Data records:
..............................

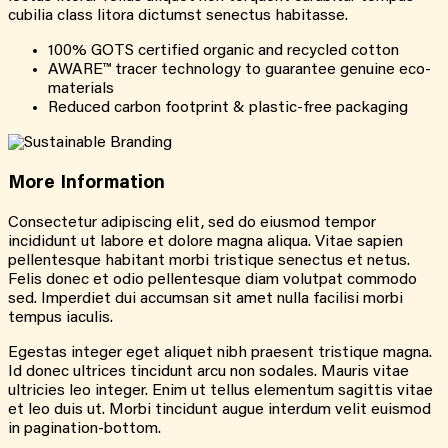
cubilia class litora dictumst senectus habitasse.
100% GOTS certified organic and recycled cotton
AWARE™ tracer technology to guarantee genuine eco-
materials
Reduced carbon footprint & plastic-free packaging
More
Information
Consectetur adipiscing elit, sed do eiusmod tempor
incididunt ut labore et dolore magna aliqua. Vitae sapien
pellentesque habitant morbi tristique senectus et netus.
Felis donec et odio pellentesque diam volutpat commodo
sed. Imperdiet dui accumsan sit amet nulla facilisi morbi
tempus iaculis.
Egestas integer eget aliquet nibh praesent tristique magna.
Id donec ultrices tincidunt arcu non sodales. Mauris vitae
ultricies leo integer. Enim ut tellus elementum sagittis vitae
et leo duis ut. Morbi tincidunt augue interdum velit euismod
in pagination-bottom.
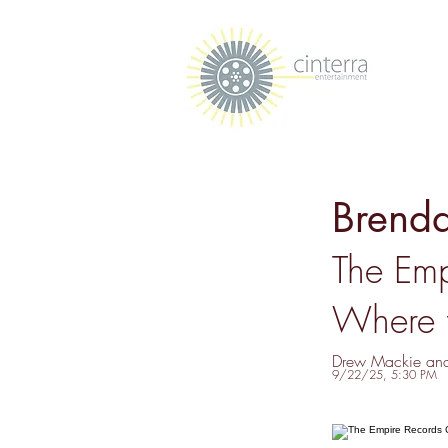
Brenda
The Emp
Where 
Drew Mackie an
9/22/25, 5:30 PM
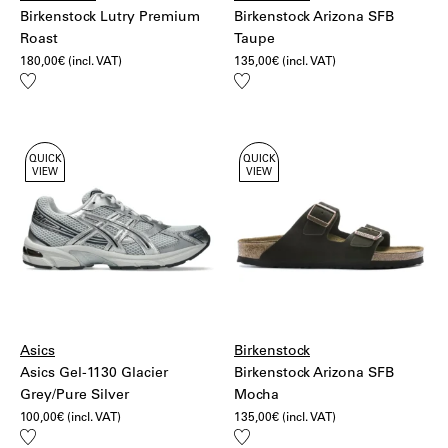
Birkenstock Lutry Premium
Birkenstock Arizona SFB
Roast
Taupe
180,00
€
(incl. VAT)
135,00
€
(incl. VAT)
Add
Add
to
to
wishlist
wishlist
QUICK
QUICK
VIEW
VIEW
Asics
Birkenstock
Asics Gel-1130 Glacier
Birkenstock Arizona SFB
Grey/Pure Silver
Mocha
100,00
€
(incl. VAT)
135,00
€
(incl. VAT)
Add
Add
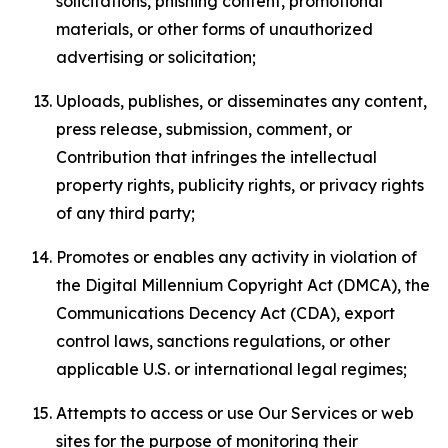
solicitations, phishing content, promotional
materials, or other forms of unauthorized
advertising or solicitation;
Uploads, publishes, or disseminates any content,
press release, submission, comment, or
Contribution that infringes the intellectual
property rights, publicity rights, or privacy rights
of any third party;
Promotes or enables any activity in violation of
the Digital Millennium Copyright Act (DMCA), the
Communications Decency Act (CDA), export
control laws, sanctions regulations, or other
applicable U.S. or international legal regimes;
Attempts to access or use Our Services or web
sites for the purpose of monitoring their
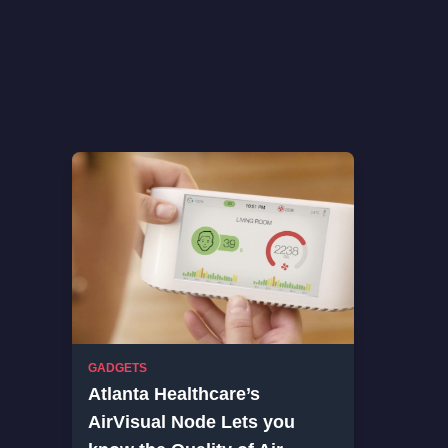
GADGETS
Atlanta Healthcare’s
AirVisual Node Lets you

..............................

WHAT THE EXERCISE ASKS: Only the text of the entries belongs in the answer, copied exactly; the pictures stay out.

RESPONSE TO THIS EXERCISE:
cubilia class litora dictumst senectus habitasse.
100% GOTS certified organic and recycled cotton
AWARE™ tracer technology to guarantee genuine eco-
materials
Reduced carbon footprint & plastic-free packaging
More
Information
Consectetur adipiscing elit, sed do eiusmod tempor
incididunt ut labore et dolore magna aliqua. Vitae sapien
pellentesque habitant morbi tristique senectus et netus.
Felis donec et odio pellentesque diam volutpat commodo
sed. Imperdiet dui accumsan sit amet nulla facilisi morbi
tempus iaculis.
Egestas integer eget aliquet nibh praesent tristique magna.
Id donec ultrices tincidunt arcu non sodales. Mauris vitae
ultricies leo integer. Enim ut tellus elementum sagittis vitae
et leo duis ut. Morbi tincidunt augue interdum velit euismod
in pagination-bottom.
Brenda
The Emp
Where 
Drew Mackie an
9/22/25, 5:30 PM
Birkenstock Lutry Premium
Birkenstock Arizona SFB
Roast
Taupe
180,00
€
(incl. VAT)
135,00
€
(incl. VAT)
Add
Add
to
to
wishlist
wishlist
QUICK
QUICK
VIEW
VIEW
Asics
Birkenstock
Asics Gel-1130 Glacier
Birkenstock Arizona SFB
Grey/Pure Silver
Mocha
100,00
€
(incl. VAT)
135,00
€
(incl. VAT)
Add
Add
solicitations, phishing content, promotional
materials, or other forms of unauthorized
advertising or solicitation;
Uploads, publishes, or disseminates any content,
press release, submission, comment, or
Contribution that infringes the intellectual
property rights, publicity rights, or privacy rights
of any third party;
Promotes or enables any activity in violation of
the Digital Millennium Copyright Act (DMCA), the
Communications Decency Act (CDA), export
control laws, sanctions regulations, or other
applicable U.S. or international legal regimes;
Attempts to access or use Our Services or web
sites for the purpose of monitoring their
GADGETS
Atlanta Healthcare’s
AirVisual Node Lets you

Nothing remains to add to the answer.